Hay un debate encendido sobre la reforma del artículo 135 de la Carta Magna, como no podía ser de otra forma, siendo la segunda reforma del texto constitucional desde su aprobación. El modo en que se ha tramitado el cambio, sin debate ni voto del ciudadano, y con una rapidez asombrosa, ha indignado a gran parte de la ciudadanía y clase política.
Las declaraciones del PSOE y el PP no dejan de ser una cortina de humo para esconder una realidad bastante evidente: se nos ha forzado a recoger en nuestro ordenamiento jurídico el compromiso con los acreedores de la deuda pública del país. Seguramente a cambio de que el Banco Central Europeo siga comprando deuda pública y no vayamos a una intervención segura, o algo peor (la salida del Euro).
Sin embargo los manifestantes anti reforma no lo han tenido fácil para justificar su indignación. Si la protesta es contra la obligación constitucional de que las administraciones públicas no se puedan endeudar de forma estructural, me parece una soberana tontería o contradicción ideológica.

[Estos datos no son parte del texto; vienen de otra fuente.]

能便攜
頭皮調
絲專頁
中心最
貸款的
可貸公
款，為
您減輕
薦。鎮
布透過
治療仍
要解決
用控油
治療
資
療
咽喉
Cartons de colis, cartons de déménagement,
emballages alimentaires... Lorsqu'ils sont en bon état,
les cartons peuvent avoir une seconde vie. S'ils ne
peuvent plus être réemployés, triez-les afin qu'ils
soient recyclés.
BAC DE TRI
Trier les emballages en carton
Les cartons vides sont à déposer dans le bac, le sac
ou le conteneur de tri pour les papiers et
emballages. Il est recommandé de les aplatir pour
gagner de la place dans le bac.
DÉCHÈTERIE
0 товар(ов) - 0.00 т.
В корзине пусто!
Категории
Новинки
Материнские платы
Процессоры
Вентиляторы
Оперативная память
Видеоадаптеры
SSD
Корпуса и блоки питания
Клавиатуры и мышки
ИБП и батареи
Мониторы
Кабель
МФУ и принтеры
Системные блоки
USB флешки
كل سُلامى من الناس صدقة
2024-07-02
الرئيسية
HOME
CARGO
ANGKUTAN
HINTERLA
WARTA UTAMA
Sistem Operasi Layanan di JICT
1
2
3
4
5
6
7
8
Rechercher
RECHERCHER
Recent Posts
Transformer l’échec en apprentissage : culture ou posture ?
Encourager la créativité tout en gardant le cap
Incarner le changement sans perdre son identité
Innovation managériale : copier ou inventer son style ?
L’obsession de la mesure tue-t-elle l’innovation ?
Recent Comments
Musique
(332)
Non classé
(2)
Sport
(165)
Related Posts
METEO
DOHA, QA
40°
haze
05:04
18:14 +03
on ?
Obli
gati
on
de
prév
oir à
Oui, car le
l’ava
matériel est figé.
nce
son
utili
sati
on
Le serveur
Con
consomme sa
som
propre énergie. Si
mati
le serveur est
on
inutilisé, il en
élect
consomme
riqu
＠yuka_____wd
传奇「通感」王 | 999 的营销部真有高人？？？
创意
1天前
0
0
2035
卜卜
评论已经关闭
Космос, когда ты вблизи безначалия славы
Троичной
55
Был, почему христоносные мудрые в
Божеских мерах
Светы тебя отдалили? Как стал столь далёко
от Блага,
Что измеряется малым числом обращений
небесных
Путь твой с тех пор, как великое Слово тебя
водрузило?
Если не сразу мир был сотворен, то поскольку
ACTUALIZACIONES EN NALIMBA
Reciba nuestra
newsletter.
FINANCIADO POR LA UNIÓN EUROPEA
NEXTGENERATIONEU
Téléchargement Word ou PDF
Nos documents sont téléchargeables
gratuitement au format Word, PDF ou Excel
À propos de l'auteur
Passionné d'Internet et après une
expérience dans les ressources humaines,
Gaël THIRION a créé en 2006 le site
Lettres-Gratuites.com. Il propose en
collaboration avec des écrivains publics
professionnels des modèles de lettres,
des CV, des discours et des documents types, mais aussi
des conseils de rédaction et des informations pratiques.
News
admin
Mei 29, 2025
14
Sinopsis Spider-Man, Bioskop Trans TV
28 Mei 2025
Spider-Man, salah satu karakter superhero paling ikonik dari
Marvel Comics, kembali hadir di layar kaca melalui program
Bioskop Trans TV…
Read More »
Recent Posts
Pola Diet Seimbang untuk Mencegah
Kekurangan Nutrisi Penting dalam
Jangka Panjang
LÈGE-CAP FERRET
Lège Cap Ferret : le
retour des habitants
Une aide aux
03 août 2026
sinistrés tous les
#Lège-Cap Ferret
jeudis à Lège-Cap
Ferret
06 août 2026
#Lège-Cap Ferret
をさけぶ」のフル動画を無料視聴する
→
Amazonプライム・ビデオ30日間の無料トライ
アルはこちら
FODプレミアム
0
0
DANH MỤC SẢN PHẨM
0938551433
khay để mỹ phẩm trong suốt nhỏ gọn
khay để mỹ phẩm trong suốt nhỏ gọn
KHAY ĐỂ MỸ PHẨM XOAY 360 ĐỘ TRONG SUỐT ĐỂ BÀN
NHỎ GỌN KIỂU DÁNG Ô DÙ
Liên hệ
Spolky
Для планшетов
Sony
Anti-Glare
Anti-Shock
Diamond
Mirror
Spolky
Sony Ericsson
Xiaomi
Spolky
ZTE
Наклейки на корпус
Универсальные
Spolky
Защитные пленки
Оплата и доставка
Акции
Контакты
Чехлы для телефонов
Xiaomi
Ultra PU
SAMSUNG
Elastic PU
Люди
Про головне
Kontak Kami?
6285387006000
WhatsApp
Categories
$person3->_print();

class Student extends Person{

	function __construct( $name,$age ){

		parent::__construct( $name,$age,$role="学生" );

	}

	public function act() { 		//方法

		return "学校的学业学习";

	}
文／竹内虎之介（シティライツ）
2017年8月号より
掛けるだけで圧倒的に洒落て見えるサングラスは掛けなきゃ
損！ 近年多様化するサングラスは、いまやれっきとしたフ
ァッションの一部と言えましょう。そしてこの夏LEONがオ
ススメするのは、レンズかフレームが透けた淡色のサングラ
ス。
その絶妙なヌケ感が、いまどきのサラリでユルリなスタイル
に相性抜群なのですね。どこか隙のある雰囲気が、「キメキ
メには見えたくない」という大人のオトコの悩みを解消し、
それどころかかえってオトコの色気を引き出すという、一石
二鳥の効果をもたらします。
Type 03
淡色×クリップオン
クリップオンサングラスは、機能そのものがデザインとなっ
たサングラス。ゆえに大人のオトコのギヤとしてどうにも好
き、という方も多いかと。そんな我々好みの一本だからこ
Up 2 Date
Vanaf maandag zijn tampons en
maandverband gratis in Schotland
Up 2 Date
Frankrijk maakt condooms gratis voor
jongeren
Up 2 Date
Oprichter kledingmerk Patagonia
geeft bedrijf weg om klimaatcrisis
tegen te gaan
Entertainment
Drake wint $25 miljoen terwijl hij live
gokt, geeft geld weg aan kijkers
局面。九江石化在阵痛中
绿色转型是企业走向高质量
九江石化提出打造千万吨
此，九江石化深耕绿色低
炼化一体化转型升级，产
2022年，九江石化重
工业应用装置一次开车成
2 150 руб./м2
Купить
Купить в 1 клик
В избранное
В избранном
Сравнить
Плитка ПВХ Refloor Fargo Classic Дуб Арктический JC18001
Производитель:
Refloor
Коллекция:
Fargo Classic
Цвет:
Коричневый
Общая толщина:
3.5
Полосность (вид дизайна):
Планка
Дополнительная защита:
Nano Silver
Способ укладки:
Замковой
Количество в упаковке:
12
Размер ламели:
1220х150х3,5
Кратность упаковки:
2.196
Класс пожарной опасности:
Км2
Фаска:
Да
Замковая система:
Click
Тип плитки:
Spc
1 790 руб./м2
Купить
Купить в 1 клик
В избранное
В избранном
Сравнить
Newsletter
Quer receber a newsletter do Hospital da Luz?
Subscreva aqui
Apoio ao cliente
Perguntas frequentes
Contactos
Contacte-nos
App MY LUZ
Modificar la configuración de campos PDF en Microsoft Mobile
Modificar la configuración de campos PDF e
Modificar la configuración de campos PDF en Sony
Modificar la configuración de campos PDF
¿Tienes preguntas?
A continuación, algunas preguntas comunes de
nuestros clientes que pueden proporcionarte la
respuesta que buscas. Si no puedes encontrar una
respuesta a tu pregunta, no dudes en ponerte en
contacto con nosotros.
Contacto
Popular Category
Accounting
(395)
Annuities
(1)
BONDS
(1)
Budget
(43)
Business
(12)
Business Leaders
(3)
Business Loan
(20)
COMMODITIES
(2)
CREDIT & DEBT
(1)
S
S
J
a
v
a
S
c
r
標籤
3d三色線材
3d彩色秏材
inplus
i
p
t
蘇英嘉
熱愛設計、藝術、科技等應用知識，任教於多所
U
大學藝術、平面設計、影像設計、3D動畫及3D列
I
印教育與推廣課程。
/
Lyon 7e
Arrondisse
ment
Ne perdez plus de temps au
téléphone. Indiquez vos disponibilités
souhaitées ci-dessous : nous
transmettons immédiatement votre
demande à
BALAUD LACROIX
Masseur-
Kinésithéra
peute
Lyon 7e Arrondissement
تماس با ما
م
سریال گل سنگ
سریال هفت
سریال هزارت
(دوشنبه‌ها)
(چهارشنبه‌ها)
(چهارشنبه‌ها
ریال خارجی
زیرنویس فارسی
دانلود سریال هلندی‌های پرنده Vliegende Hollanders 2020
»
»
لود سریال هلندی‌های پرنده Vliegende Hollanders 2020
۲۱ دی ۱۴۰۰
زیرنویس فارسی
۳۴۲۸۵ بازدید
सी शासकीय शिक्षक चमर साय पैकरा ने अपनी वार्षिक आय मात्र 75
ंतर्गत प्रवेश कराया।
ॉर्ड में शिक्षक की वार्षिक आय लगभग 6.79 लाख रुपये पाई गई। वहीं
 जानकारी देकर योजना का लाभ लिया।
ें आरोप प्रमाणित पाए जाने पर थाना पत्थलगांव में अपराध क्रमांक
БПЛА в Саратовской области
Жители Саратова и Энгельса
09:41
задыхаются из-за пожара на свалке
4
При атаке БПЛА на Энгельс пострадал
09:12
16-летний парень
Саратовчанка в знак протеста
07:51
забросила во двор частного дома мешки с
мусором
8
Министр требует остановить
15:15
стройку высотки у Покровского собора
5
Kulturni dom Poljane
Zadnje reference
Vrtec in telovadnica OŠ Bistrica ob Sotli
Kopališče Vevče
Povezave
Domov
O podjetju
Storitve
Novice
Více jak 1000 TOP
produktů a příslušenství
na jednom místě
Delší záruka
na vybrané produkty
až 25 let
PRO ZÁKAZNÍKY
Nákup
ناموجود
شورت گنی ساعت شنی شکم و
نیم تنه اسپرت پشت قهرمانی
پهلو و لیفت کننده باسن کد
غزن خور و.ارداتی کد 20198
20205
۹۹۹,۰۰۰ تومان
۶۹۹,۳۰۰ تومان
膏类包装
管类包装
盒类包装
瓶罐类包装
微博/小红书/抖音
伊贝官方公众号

Si el Estado, la comunidad de vecinos o una familia gasta más de lo que ingresa de forma constante, tendrá que pedir préstamos para cubrir el desfase. Mientras los mercados internacionales, comuneros o bancos nos concedan financiación, podremos ir tirando, con la rémora de que entre los gastos se añade devolver los créditos y los intereses. Cuando los acreedores empiecen a aumentarnos los intereses, preocupados por nuestra solvencia, la cosa empeorará. Y llegará un momento en que nos obligarán a aportar más garantías o, simplemente, nos cortarán el grifo. Y al no poder generar ingresos ficticios procedentes del endeudamiento, tendremos que cortar gasto de forma dramática y desapalancarnos, sí o sí.